Once, Sunday mornings meant something special to me. But I now face them with dread, with a bittersweet sorrow that tugs at my heart and a headache-inducing tension that makes me reach for the Advil, writes John W. Fountain, award-winning journalist and grandson of a Pentecostal pastor. Yet I now feel disconnected. I am disconnected. Not necessarily from God, but from the church.
In No Place for Me: Letters to the Church, Fountain writes about faith and his personal journey through the age-old institution called the Christian church. He writes about growing up as a boy in his grandparent's storefront church on Chicago s West Side. About a church he came to love. A church he grew to hate. He writes about his eventual decision to stop attending church and his agony over having to explain to his little daughter why.
This book was spurred by a 2005 essay Fountain penned in the Washington Post titled, No Place for Me.
No Place For Me: Letters to the Church in America is more than the narrative of one man's religious journey. It is reflective of the quandary facing thousands of men and women who love God but no longer can bring themselves to go to church on Sundays. Instead they file into coffee shops, bowling alleys or baseball stadiums, or else lose themselves in a haze of myriad other activities. In fact, the Pew Research Center cites evidence of an exodus from institutional Christian churches by the millions.
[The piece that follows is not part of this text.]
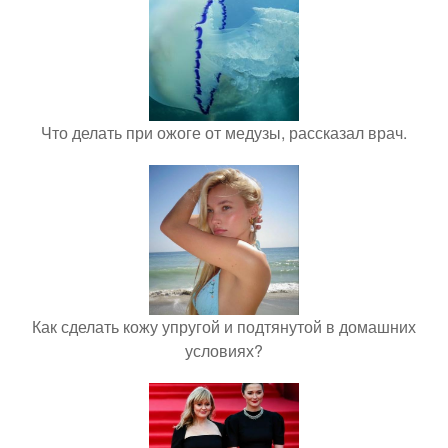
Что делать при ожоге от медузы, рассказал врач.
Как сделать кожу упругой и подтянутой в домашних
условиях?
Fountain's original essay and also his later writings as a weekly columnist for the Chicago Sun-Times have drawn thousands of stirring letters from readers: men and women, people of all races and from all walks of life even some of them pastors. Some supportive of Fountain's assertions, others angered by them.
No Place for Me allows readers to eavesdrop on Fountain's conversations with other believers, far too many of them broken by their church experience. These conversations and Fountain's own spiritual narrative form the tapestry of revelation for a disconnected and disillusioned son of the church who ultimately discovers the place for him. He finds it along a winding road that leads him full circle, not back to church per se, but back to the Cross.
A must read written from the heart of one of its sons who openly declares: I still love God. But I've lost faith in the church. No Place for Me: Letters to the Church calls upon us all to wrestle with and find the true meaning of church. To review and ultimately to renew our faith. A message of hope. A moving collection of contemporary letters to the Church.